From Monday after Laetare Sunday until Holy Week
The Fourth Sunday of Lent, also known as Laetare Sunday, marks the beginning of what some liturgical scholars consider to be the second part of Lent. Each day’s Gospel, from the Monday after Laetare Sunday until Passion or Palm Sunday, will all be taken from six chapters in the Gospel of John.
With the season’s beginning on Ash Wednesday, the just-completed first half of Lent focused on human sinfulness and the need for repentance. During those four weeks, the liturgy urged the faithful to put on “sackcloth and ashes” and to repent from sin. From hereon out, the emphasis is more on how to deeply be with and like Jesus. So, with Passion or Palm Sunday and the beginning of Holy Week within sight, there is an attempt to heighten the desire to celebrate the approaching mystery of salvation, with greater freedom and the true joy that comes from the expectations that are derived from participating in the sacred Triduum.

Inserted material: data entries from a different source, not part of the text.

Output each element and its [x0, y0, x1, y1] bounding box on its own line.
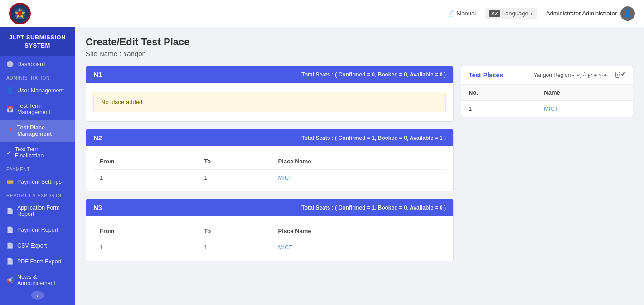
check-icon: ✔ — [6, 149, 11, 156]
level-label-n2: N2 — [93, 134, 102, 142]
right-panel-region: Yangon Region - ရန်ကုန်တိုင်းဒေသကြီး — [533, 72, 625, 78]
cell-no-right: 1 — [461, 101, 537, 117]
app-logo — [9, 3, 35, 24]
cell-name-right: MICT — [537, 101, 633, 117]
payment-report-icon: 📄 — [6, 226, 14, 233]
right-panel: Test Places Yangon Region - ရန်ကုန်တိုင်… — [461, 66, 633, 117]
cell-from-n2: 1 — [93, 170, 198, 186]
sidebar-item-label: Payment Settings — [17, 179, 62, 185]
seats-n1: Total Seats : ( Confirmed = 0, Booked = … — [301, 71, 446, 78]
user-label: Administrator Administrator — [546, 10, 617, 17]
cell-to-n2: 1 — [198, 170, 271, 186]
cell-place-n3: MICT — [272, 239, 446, 256]
sidebar-item-label: Payment Report — [17, 227, 58, 233]
page-title: Create/Edit Test Place — [86, 36, 633, 48]
right-panel-table: No. Name 1 MICT — [461, 85, 633, 117]
card-body-n1: No place added. — [86, 83, 453, 121]
section-label-payment: PAYMENT — [0, 163, 75, 174]
level-card-n2: N2 Total Seats : ( Confirmed = 1, Booked… — [86, 129, 454, 191]
right-panel-header: Test Places Yangon Region - ရန်ကုန်တိုင်… — [461, 66, 633, 85]
col-from-n3: From — [93, 223, 198, 239]
table-row: 1 1 MICT — [93, 170, 446, 186]
sidebar-item-news-announcement[interactable]: 📢 News & Announcement — [0, 269, 75, 291]
card-body-n2: From To Place Name 1 1 MICT — [86, 146, 453, 191]
sidebar-item-pdf-form-export[interactable]: 📄 PDF Form Export — [0, 253, 75, 269]
col-place-n3: Place Name — [272, 223, 446, 239]
page-layout: JLPT SUBMISSION SYSTEM ⚪ Dashboard ADMIN… — [0, 27, 644, 305]
logo-image — [9, 3, 31, 24]
seats-n3: Total Seats : ( Confirmed = 1, Booked = … — [301, 205, 446, 211]
sidebar-item-test-term-management[interactable]: 📅 Test Term Management — [0, 98, 75, 120]
payment-icon: 💳 — [6, 178, 14, 185]
calendar-icon: 📅 — [6, 106, 14, 113]
app-header: 📄 Manual AZ Language › Administrator Adm… — [0, 0, 644, 27]
sidebar-item-label: Dashboard — [17, 61, 45, 67]
sidebar-item-user-management[interactable]: 👤 User Management — [0, 82, 75, 98]
report-icon: 📄 — [6, 208, 14, 214]
language-label: Language — [502, 10, 528, 17]
card-header-n1: N1 Total Seats : ( Confirmed = 0, Booked… — [86, 66, 453, 83]
level-label-n3: N3 — [93, 204, 102, 211]
cell-place-n2: MICT — [272, 170, 446, 186]
table-row: 1 1 MICT — [93, 239, 446, 256]
news-icon: 📢 — [6, 277, 14, 284]
col-no-right: No. — [461, 85, 537, 101]
manual-icon: 📄 — [447, 10, 454, 17]
col-to-n2: To — [198, 153, 271, 170]
csv-icon: 📄 — [6, 242, 14, 249]
card-body-n3: From To Place Name 1 1 MICT — [86, 216, 453, 261]
dashboard-icon: ⚪ — [6, 61, 14, 67]
sidebar-item-label: News & Announcement — [17, 274, 68, 286]
sidebar-item-payment-settings[interactable]: 💳 Payment Settings — [0, 174, 75, 190]
manual-button[interactable]: 📄 Manual — [447, 10, 476, 17]
levels-panel: N1 Total Seats : ( Confirmed = 0, Booked… — [86, 66, 454, 268]
user-icon: 👤 — [6, 87, 14, 94]
cell-from-n3: 1 — [93, 239, 198, 256]
sidebar-item-test-term-finalization[interactable]: ✔ Test Term Finalization — [0, 142, 75, 163]
section-label-administration: ADMINISTRATION — [0, 72, 75, 82]
place-icon: 📍 — [6, 128, 14, 134]
section-label-reports: REPORTS & EXPORTS — [0, 190, 75, 200]
main-content: Create/Edit Test Place Site Name : Yango… — [75, 27, 644, 305]
sidebar-collapse-button[interactable]: ‹ — [31, 291, 44, 300]
col-to-n3: To — [198, 223, 271, 239]
sidebar-item-label: Test Place Management — [17, 124, 68, 137]
user-menu[interactable]: Administrator Administrator 👤 — [546, 6, 635, 21]
cell-to-n3: 1 — [198, 239, 271, 256]
level-card-n1: N1 Total Seats : ( Confirmed = 0, Booked… — [86, 66, 454, 122]
table-n2: From To Place Name 1 1 MICT — [93, 153, 446, 186]
level-label-n1: N1 — [93, 71, 102, 78]
manual-label: Manual — [456, 10, 476, 17]
no-place-message-n1: No place added. — [93, 92, 446, 112]
sidebar-item-dashboard[interactable]: ⚪ Dashboard — [0, 56, 75, 72]
sidebar-item-test-place-management[interactable]: 📍 Test Place Management — [0, 120, 75, 142]
pdf-icon: 📄 — [6, 258, 14, 265]
language-icon: AZ — [489, 10, 500, 17]
col-name-right: Name — [537, 85, 633, 101]
right-panel-title: Test Places — [469, 71, 503, 79]
col-from-n2: From — [93, 153, 198, 170]
sidebar-item-label: User Management — [17, 87, 64, 94]
language-button[interactable]: AZ Language › — [485, 8, 537, 19]
sidebar-item-label: Application Form Report — [17, 205, 68, 217]
sidebar-item-csv-export[interactable]: 📄 CSV Export — [0, 238, 75, 253]
card-header-n2: N2 Total Seats : ( Confirmed = 1, Booked… — [86, 129, 453, 146]
table-row: 1 MICT — [461, 101, 633, 117]
sidebar: JLPT SUBMISSION SYSTEM ⚪ Dashboard ADMIN… — [0, 27, 75, 305]
card-header-n3: N3 Total Seats : ( Confirmed = 1, Booked… — [86, 199, 453, 216]
sidebar-item-label: PDF Form Export — [17, 258, 61, 265]
page-subtitle: Site Name : Yangon — [86, 50, 633, 57]
avatar: 👤 — [620, 6, 635, 21]
sidebar-item-payment-report[interactable]: 📄 Payment Report — [0, 222, 75, 238]
level-card-n3: N3 Total Seats : ( Confirmed = 1, Booked… — [86, 199, 454, 261]
test-places-panel: Test Places Yangon Region - ရန်ကုန်တိုင်… — [461, 66, 633, 268]
sidebar-title: JLPT SUBMISSION SYSTEM — [0, 27, 75, 56]
chevron-right-icon: › — [531, 10, 533, 17]
sidebar-item-label: Test Term Management — [17, 103, 68, 115]
seats-n2: Total Seats : ( Confirmed = 1, Booked = … — [301, 135, 446, 141]
sidebar-item-application-form-report[interactable]: 📄 Application Form Report — [0, 200, 75, 222]
header-actions: 📄 Manual AZ Language › Administrator Adm… — [447, 6, 635, 21]
table-n3: From To Place Name 1 1 MICT — [93, 223, 446, 255]
col-place-n2: Place Name — [272, 153, 446, 170]
svg-point-3 — [18, 11, 22, 16]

Taking a spiritual lead from the Fourth Gospel, do not overlook the sense of being situated in a court room observing a grand trial. John’s Gospel utilizes a trial or lawsuit motif, portraying Jesus as both the subject of trials and tribulations (i.e., honor challenges), as well as his being the ultimate judge, with the narrative highlighting forensic imagery and the presentation of evidence to establish Jesus’ identity and divine authority. Portrayed before the eyes of faith, during the latter part of Lent, are two crucial elements of any trial: witnesses and personal testimony. A titanic battle is underway between the forces of darkness and light. During the days and weeks ahead, the opposition to Jesus increases in its intensity. Gradually, it becomes inevitable that the Lord will suffer and die; nonetheless, faith teaches us that the ultimate judgment in this trial is against the twin evils of sin and death.

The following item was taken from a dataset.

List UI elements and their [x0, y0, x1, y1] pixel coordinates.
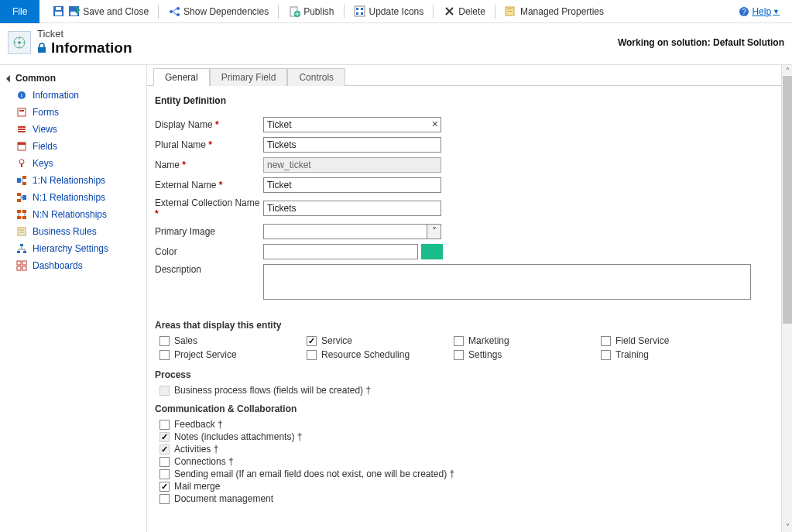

The third part of Lent consists in the Great Fortnight known as Passiontide–the two weeks between Passion or Palm Sunday and Easter. The last week is Holy Week (Lat. Hebdomas Sancta), while the first of those two weeks is called Passion Week. These various parts of Lent turn the Church’s gaze onto the suffering Christ. On the first Sunday of Holy Week, we begin to enter into the Lord’s Passion and the events that will lead up to His betrayal and death.

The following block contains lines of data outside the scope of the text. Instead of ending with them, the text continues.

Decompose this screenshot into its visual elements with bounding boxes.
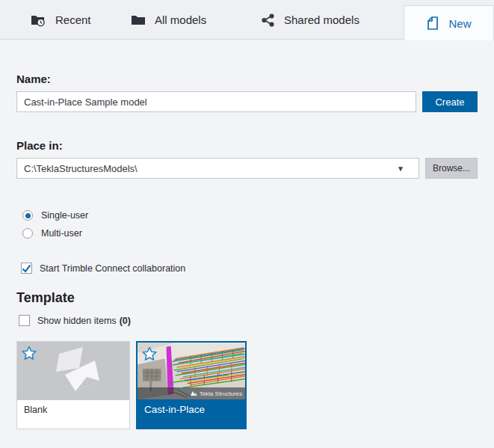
multi-user-option[interactable]: Multi-user <box>22 228 478 239</box>
cast-in-place-thumbnail: Tekla Structures <box>138 343 245 399</box>
trimble-logo-icon <box>191 391 197 396</box>
template-card-list: Blank <box>16 341 478 429</box>
share-icon <box>262 13 275 27</box>
new-model-dialog: Recent All models <box>0 0 494 448</box>
name-label: Name: <box>16 73 478 85</box>
tab-recent[interactable]: Recent <box>30 0 91 40</box>
blank-template-thumbnail <box>17 342 129 400</box>
show-hidden-items-checkbox[interactable] <box>19 315 30 326</box>
single-user-option[interactable]: Single-user <box>22 210 478 221</box>
template-card-label: Blank <box>17 400 129 429</box>
favorite-star-icon[interactable] <box>142 346 157 364</box>
template-section-title: Template <box>16 290 478 306</box>
template-card-cast-in-place[interactable]: Tekla Structures Cast-in-Place <box>136 341 247 429</box>
show-hidden-items-label: Show hidden items(0) <box>37 316 131 326</box>
tab-all-models[interactable]: All models <box>131 0 206 40</box>
tab-new-label: New <box>448 17 471 30</box>
recent-folder-clock-icon <box>30 13 46 28</box>
template-card-label: Cast-in-Place <box>138 399 245 428</box>
tab-all-models-label: All models <box>155 13 206 26</box>
checkmark-icon <box>22 264 31 273</box>
tekla-watermark: Tekla Structures <box>138 387 245 399</box>
place-in-dropdown[interactable]: C:\TeklaStructuresModels\ ▼ <box>16 158 419 179</box>
tab-recent-label: Recent <box>55 13 91 26</box>
browse-button[interactable]: Browse... <box>425 158 478 179</box>
user-mode-group: Single-user Multi-user <box>22 210 478 239</box>
template-card-blank[interactable]: Blank <box>16 341 130 429</box>
folder-icon <box>131 13 146 27</box>
multi-user-label: Multi-user <box>41 228 82 239</box>
multi-user-radio[interactable] <box>22 228 33 239</box>
single-user-radio[interactable] <box>22 210 33 221</box>
single-user-label: Single-user <box>41 210 88 221</box>
new-document-icon <box>426 16 439 31</box>
favorite-star-icon[interactable] <box>22 346 37 363</box>
trimble-connect-checkbox[interactable] <box>21 263 32 274</box>
show-hidden-items-option[interactable]: Show hidden items(0) <box>19 315 478 326</box>
show-hidden-items-count: (0) <box>120 316 131 326</box>
place-in-value: C:\TeklaStructuresModels\ <box>24 163 397 174</box>
tab-bar: Recent All models <box>0 0 494 40</box>
new-model-form: Name: Create Place in: C:\TeklaStructure… <box>0 40 494 448</box>
tab-new[interactable]: New <box>404 5 494 40</box>
model-name-input[interactable] <box>16 91 416 112</box>
trimble-connect-option[interactable]: Start Trimble Connect collaboration <box>21 263 478 274</box>
watermark-text: Tekla Structures <box>200 390 242 397</box>
create-button[interactable]: Create <box>422 91 478 112</box>
trimble-connect-label: Start Trimble Connect collaboration <box>40 263 185 274</box>
tab-shared-models[interactable]: Shared models <box>262 0 359 40</box>
place-in-label: Place in: <box>16 139 478 152</box>
chevron-down-icon[interactable]: ▼ <box>397 165 412 173</box>
tab-shared-models-label: Shared models <box>284 13 359 26</box>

The earlier parts of Lent help to understand the deadly results of sin and the amazing love Jesus has for His disciples—the kind of immense love that led Him to willingly give up His life for sinners. The traditional Lenten disciplines of prayer, almsgiving and fasting offer a concrete opportunity to imitate and to meditate on the Passion of Christ, such as portrayed in the Stations of the Cross. The Church in her wisdom understands the need to give her sons and daughters specific spiritual themes to ponder during Lent, gradually preparing every faithful heart for the great feast of Easter, when Jesus conquered sin and death and opened the gates of Heaven.
Prepare your heart for such a wondrous gift and, hopefully, these three parts of Lent will have done what was intended and certainly well help God’s faithful people to do just that—to be well-prepared in acknowledging Christ’s suffering and death have destroyed the reign of those twin evils!